Há os chamados filmes-influências, ou seja, aqueles filmes que contribuíram para a
formação cinematográfica de uma determinada pessoa num determinado estágio de
sua vida, geralmente identificado entre a adolescência e a juventude. Um desses
filmes para a minha trajetória de amante cinematográfico foi, sem dúvida, Cinzas e diamantes (Popiol i diament,
1958), do realizador polonês Andrezej Wajda, que, por sinal, completa, no ano
em curso, seus 50 anos.
Se, atualmente, o cinema polonês está em
baixa, nos anos 50 e 60 era uma referência para todos que se diziam cinéfilos,
e cinéfilos enragés, como era moda,
na época, nos meios mais intelectualizados, artísticos e universitários.
Lembro-me de um livro de capa roxa sobre esta cinematografia que era ostentado
pelos ditos cinéfilos, e que o adquiri, tempos depois, em sebo, mas,
emprestado, perdeu-se para sempre (nunca se deve emprestar livros, salvo se o
móvel do elemento volitivo seja o de perdê-los).
O cinema polonês tomou impulso e se
projetou internacionalmente logo após a desestalinização, o que permitiu aos
artistas poloneses uma mais livre respiração de seus sentidos e um vôo na
imaginação já que livres da camisa-de-força da Era Stálin. Realizadores vão se
destacar no cenário: Wajda, o principal, Jerzy Kawalerowicz no intrigante Madre Joana dos Anjos (1961) – a
possessão de freiras num convento como ritus
e como metáfora; Andrezej Munk, que, morto prematuramente em acidente, deixou
uma obra-prima inacabada, A passageira
(1964); Wojcleck Has, autor do insólito O manuscrito de Saragoça (1965),
entre outros. Houve também, na Tchecolosváquia, um boom semelhante. Quem, com mais de 30 anos, não se lembra de Um dia, um gato, de Vojtech Jasny ou Trens estritamente vigiados, de Jiri
Menzel, ou, ainda, Os amores de uma loura
e O baile dos bombeiros, ambos de
Milos Forman (sim, o cineasta de Um
estranho no ninho se revelou na sua Praga)?
Sobre ser grandes criadores os
realizadores citados, foi Andrezej Wajda, no entanto, quem projetou o nome da
cinematografia polonesa no cenário mundial com sua famosa trilogia: Geração (1954), Kanal (1957), e Cinzas e
diamantes (1958), aos quais se seguiriam Lotna (1959), Paisagem após a
batalha (1971), até o generoso díptico O
homem de mármore (1976) e O homem de
ferro (1981), entre outras obras de reconhecido valor cinematográfico, a
exemplo de Sem anestesia (1978) e Danton, o processo de uma revolução
(1983), Um amor na Alemanha, entre,
evidentemente, diversos filmes variados. Ferrenho crítico do stalinismo, nunca
admitiu as coordenadas do realismo socialista e realizou uma análise
contundente de sua Polônia nos anos 70 no díptico citado.

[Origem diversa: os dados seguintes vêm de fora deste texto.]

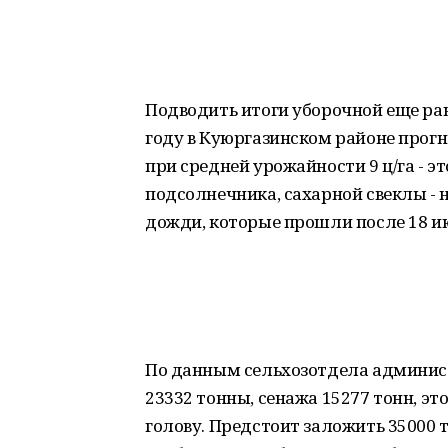
Подводить итоги уборочной еще ран
году в Куюргазинском районе прогн
при средней урожайности 9 ц/га - эт
подсолнечника, сахарной свеклы - 
дожди, которые прошли после 18 ию
По данным сельхозотдела админист
23332 тонны, сенажа 15277 тонн, эт
голову. Предстоит заложить 35000 т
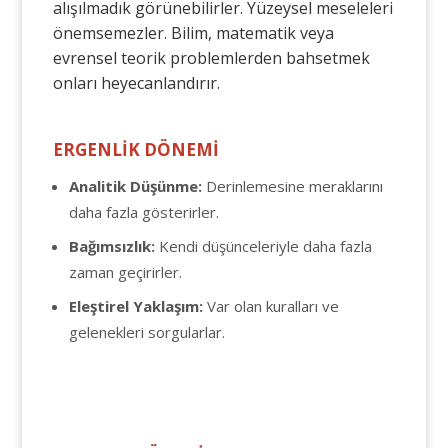
alışılmadık görünebilirler. Yüzeysel meseleleri
önemsemezler. Bilim, matematik veya
evrensel teorik problemlerden bahsetmek
onları heyecanlandırır.
ERGENLİK DÖNEMİ
Analitik Düşünme:
Derinlemesine meraklarını
daha fazla gösterirler.
Bağımsızlık:
Kendi düşünceleriyle daha fazla
zaman geçirirler.
Eleştirel Yaklaşım:
Var olan kuralları ve
gelenekleri sorgularlar.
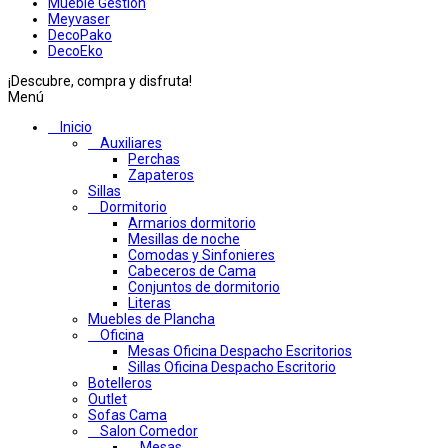
Mueble Gestion
Meyvaser
DecoPako
DecoEko
¡Descubre, compra y disfruta!
Menú
Inicio
Auxiliares
Perchas
Zapateros
Sillas
Dormitorio
Armarios dormitorio
Mesillas de noche
Comodas y Sinfonieres
Cabeceros de Cama
Conjuntos de dormitorio
Literas
Muebles de Plancha
Oficina
Mesas Oficina Despacho Escritorios
Sillas Oficina Despacho Escritorio
Botelleros
Outlet
Sofas Cama
Salon Comedor
Mesas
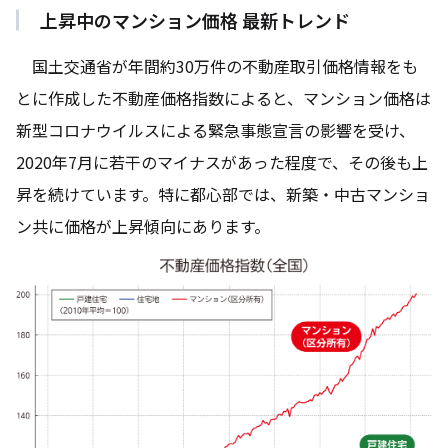
上昇中のマンション価格 最新トレンド
国土交通省が年間約30万件の不動産取引価格情報をも
とに作成した不動産価格指数によると、マンション価格は
新型コロナウイルスによる緊急事態宣言の影響を受け、
2020年7月に若干のマイナスがあった程度で、その後も上
昇を続けています。特に都心部では、新築・中古マンショ
ン共に価格が上昇傾向にあります。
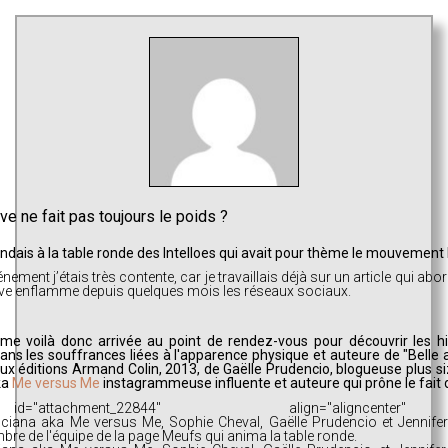
e ne fait pas toujours le poids ?
endais à la table ronde des Intelloes qui avait pour thème le mouvement 
nement j’étais très contente, car je travaillais déjà sur un article qui aborda
ve enflamme depuis quelques mois les réseaux sociaux.
, me voilà donc arrivée au point de rendez-vous pour découvrir les h
ns les souffrances liées à l'apparence physique et auteure de "Belle a
aux éditions Armand Colin, 2013, de Gaëlle Prudencio, blogueuse plus si
ka
Me versus Me
instagrammeuse influente et auteure qui prône le fait
attachment_22844" align="aligncenter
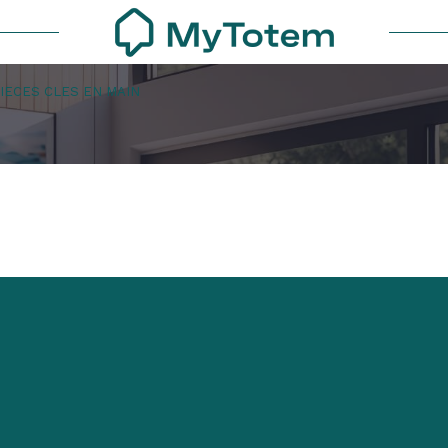
PIECES CLES EN MAIN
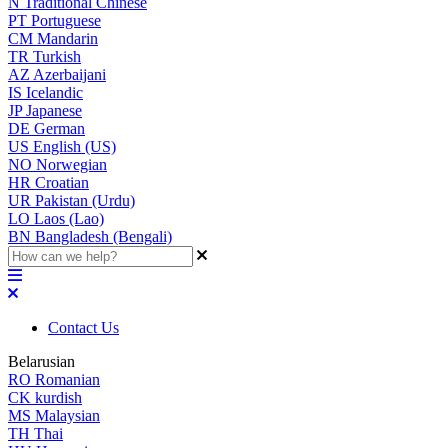
N
Traditional Chinese
PT
Portuguese
CM
Mandarin
TR
Turkish
AZ
Azerbaijani
IS
Icelandic
JP
Japanese
DE
German
US
English (US)
NO
Norwegian
HR
Croatian
UR
Pakistan (Urdu)
LO
Laos (Lao)
BN
Bangladesh (Bengali)
Contact Us
Belarusian
RO
Romanian
CK
kurdish
MS
Malaysian
TH
Thai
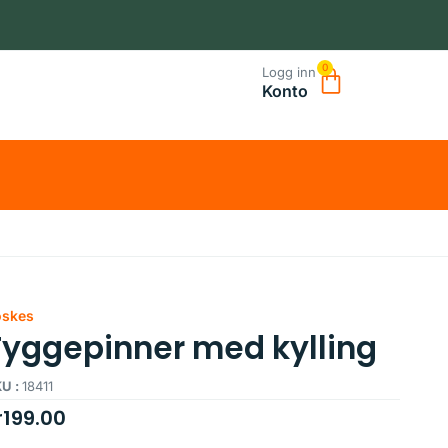
0
Logg inn
Konto
oskes
Tyggepinner med kylling
U :
18411
r
199.00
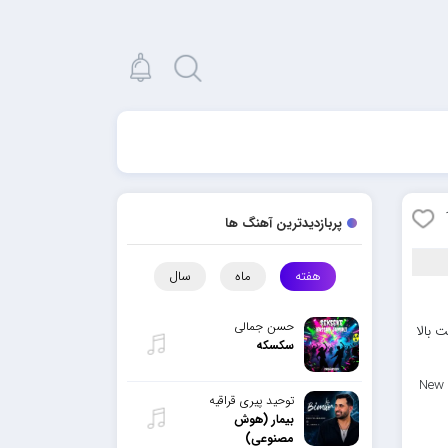
پربازدیدترین آهنگ ها
هفته
ماه
سال
حسن جمالی
 بالا
سکسکه
New 
توحید پیری قراقیه
بیمار (هوش
مصنوعی)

Os melhores cineastas poloneses se
formaram na Escola de Lodz, centro de excelência que fez surgir grandes
realizadores, entre os quais Roman Polanski, que aprendeu a fazer filmes ainda
na Polônia, que lhe forneceu os instrumentais necessários para o polimento de
seu imenso talento (os curtas Três homens
e um armário e O gordo e o magro,
além do primeiro longa, A faca na água,
são exemplares nesse sentido).
Em Geração,
Andrezej Wajda, através de um jovem que, por estar apaixonado por uma mulher,
se torna, a pedido dela, membro ativo da Resistência, o cineasta alia uma bela
história romântica a um severo olhar sobre as contradições da Resistência
polonesa. Neste filme, pode-se ver, em uma ponta, o ainda imberbe Polanski.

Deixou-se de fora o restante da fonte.